Task inputs:
--
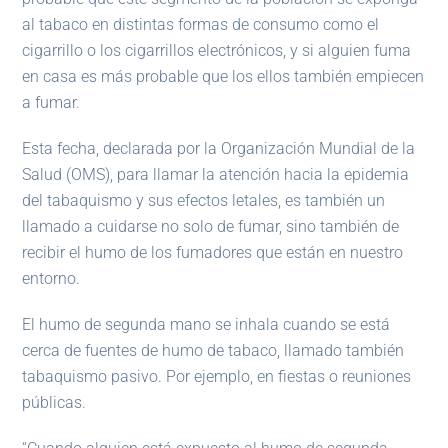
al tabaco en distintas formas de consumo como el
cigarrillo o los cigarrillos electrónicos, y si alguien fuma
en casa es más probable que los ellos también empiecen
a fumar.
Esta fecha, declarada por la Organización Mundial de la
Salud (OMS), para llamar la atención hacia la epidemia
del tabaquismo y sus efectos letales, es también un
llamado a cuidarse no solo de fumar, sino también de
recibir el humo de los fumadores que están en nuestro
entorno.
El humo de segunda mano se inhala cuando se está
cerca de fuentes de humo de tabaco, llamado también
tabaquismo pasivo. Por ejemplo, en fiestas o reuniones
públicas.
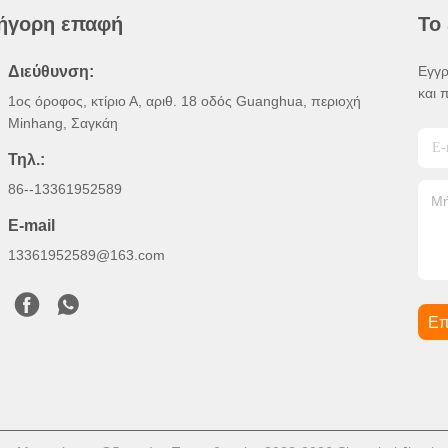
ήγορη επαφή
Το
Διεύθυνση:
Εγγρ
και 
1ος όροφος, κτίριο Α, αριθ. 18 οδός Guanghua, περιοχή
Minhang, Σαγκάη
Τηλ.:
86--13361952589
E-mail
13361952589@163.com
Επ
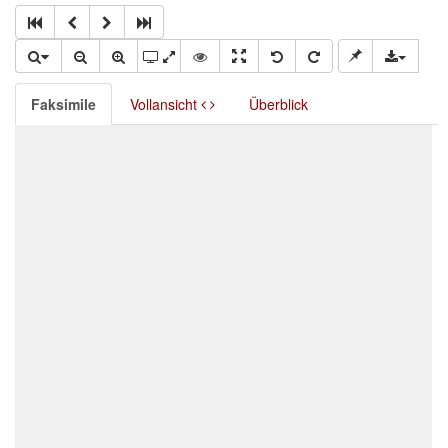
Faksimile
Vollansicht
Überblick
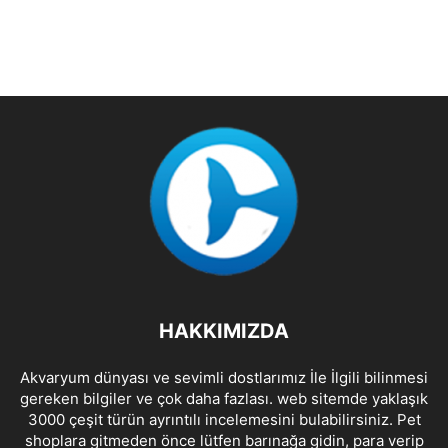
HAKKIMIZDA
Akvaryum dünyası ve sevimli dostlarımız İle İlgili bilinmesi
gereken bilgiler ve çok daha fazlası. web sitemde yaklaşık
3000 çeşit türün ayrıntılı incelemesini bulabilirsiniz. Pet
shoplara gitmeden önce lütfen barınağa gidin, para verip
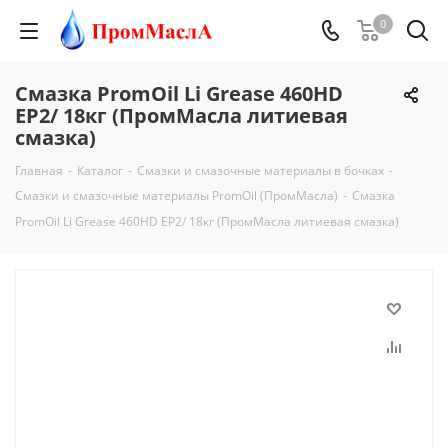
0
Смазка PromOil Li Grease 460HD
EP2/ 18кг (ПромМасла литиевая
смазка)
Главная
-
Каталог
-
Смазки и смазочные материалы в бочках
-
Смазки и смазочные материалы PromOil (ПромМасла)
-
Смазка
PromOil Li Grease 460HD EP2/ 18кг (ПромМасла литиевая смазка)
--
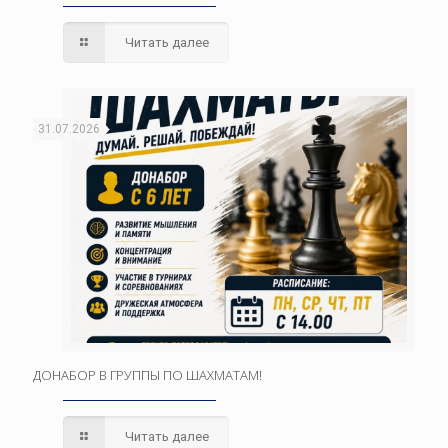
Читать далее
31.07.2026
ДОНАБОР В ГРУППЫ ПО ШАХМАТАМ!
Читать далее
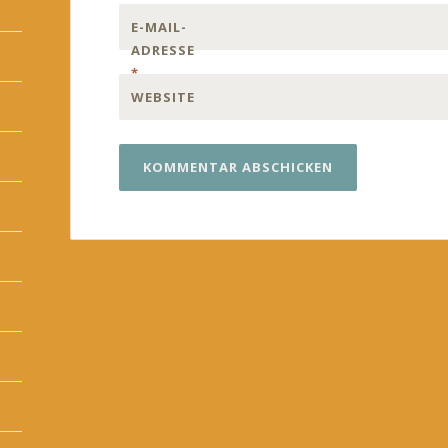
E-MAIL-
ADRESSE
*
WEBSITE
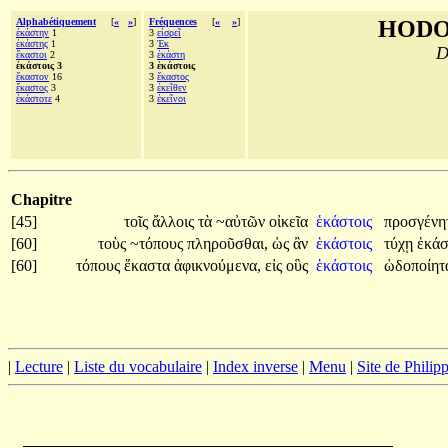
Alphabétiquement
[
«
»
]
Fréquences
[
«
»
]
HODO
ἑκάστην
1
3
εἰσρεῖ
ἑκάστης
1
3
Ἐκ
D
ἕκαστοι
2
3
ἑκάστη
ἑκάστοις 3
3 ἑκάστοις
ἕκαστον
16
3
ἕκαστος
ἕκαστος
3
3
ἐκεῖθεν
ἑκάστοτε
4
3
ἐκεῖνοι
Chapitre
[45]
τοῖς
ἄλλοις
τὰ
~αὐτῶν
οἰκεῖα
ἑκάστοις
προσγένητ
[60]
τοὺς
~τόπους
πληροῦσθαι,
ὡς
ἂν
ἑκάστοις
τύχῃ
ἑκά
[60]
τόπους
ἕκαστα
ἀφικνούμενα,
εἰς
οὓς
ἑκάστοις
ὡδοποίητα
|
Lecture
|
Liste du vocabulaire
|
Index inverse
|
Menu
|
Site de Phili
--
The copy should hold only the lines from the one with "al tabaco en" through the one with "PromOil Li Grease 460HD EP2/", exactly as they stand above. Leave out the pictures.

Task answer:
al tabaco en distintas formas de consumo como el
cigarrillo o los cigarrillos electrónicos, y si alguien fuma
en casa es más probable que los ellos también empiecen
a fumar.
Esta fecha, declarada por la Organización Mundial de la
Salud (OMS), para llamar la atención hacia la epidemia
del tabaquismo y sus efectos letales, es también un
llamado a cuidarse no solo de fumar, sino también de
recibir el humo de los fumadores que están en nuestro
entorno.
El humo de segunda mano se inhala cuando se está
cerca de fuentes de humo de tabaco, llamado también
tabaquismo pasivo. Por ejemplo, en fiestas o reuniones
públicas.
ήγορη επαφή
Το
Διεύθυνση:
Εγγρ
και 
1ος όροφος, κτίριο Α, αριθ. 18 οδός Guanghua, περιοχή
Minhang, Σαγκάη
Τηλ.:
86--13361952589
E-mail
13361952589@163.com
Επ
Faksimile
Vollansicht
Überblick
HAKKIMIZDA
Akvaryum dünyası ve sevimli dostlarımız İle İlgili bilinmesi
gereken bilgiler ve çok daha fazlası. web sitemde yaklaşık
3000 çeşit türün ayrıntılı incelemesini bulabilirsiniz. Pet
shoplara gitmeden önce lütfen barınağa gidin, para verip
0
Смазка PromOil Li Grease 460HD
EP2/ 18кг (ПромМасла литиевая
смазка)
Главная
-
Каталог
-
Смазки и смазочные материалы в бочках
-
Смазки и смазочные материалы PromOil (ПромМасла)
-
Смазка
PromOil Li Grease 460HD EP2/ 18кг (ПромМасла литиевая смазка)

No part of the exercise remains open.